# REQUIREMENT
The expected output is exactly the lines below, starting at the line with "Fußböden verwendet, während" and ending at the line with "industrielle Verwendungen: Holz", both included; no other line belongs in it.

# EXTRACTED INFORMATION
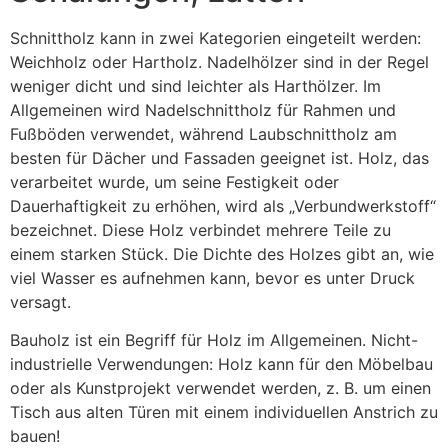
Schnittholz kann in zwei Kategorien eingeteilt werden:
Weichholz oder Hartholz. Nadelhölzer sind in der Regel
weniger dicht und sind leichter als Harthölzer. Im
Allgemeinen wird Nadelschnittholz für Rahmen und
Fußböden verwendet, während Laubschnittholz am
besten für Dächer und Fassaden geeignet ist. Holz, das
verarbeitet wurde, um seine Festigkeit oder
Dauerhaftigkeit zu erhöhen, wird als „Verbundwerkstoff“
bezeichnet. Diese Holz verbindet mehrere Teile zu
einem starken Stück. Die Dichte des Holzes gibt an, wie
viel Wasser es aufnehmen kann, bevor es unter Druck
versagt.
Bauholz ist ein Begriff für Holz im Allgemeinen. Nicht-
industrielle Verwendungen: Holz kann für den Möbelbau
oder als Kunstprojekt verwendet werden, z. B. um einen
Tisch aus alten Türen mit einem individuellen Anstrich zu
bauen!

# EXERCISE RESULT
Fußböden verwendet, während Laubschnittholz am
besten für Dächer und Fassaden geeignet ist. Holz, das
verarbeitet wurde, um seine Festigkeit oder
Dauerhaftigkeit zu erhöhen, wird als „Verbundwerkstoff“
bezeichnet. Diese Holz verbindet mehrere Teile zu
einem starken Stück. Die Dichte des Holzes gibt an, wie
viel Wasser es aufnehmen kann, bevor es unter Druck
versagt.
Bauholz ist ein Begriff für Holz im Allgemeinen. Nicht-
industrielle Verwendungen: Holz kann für den Möbelbau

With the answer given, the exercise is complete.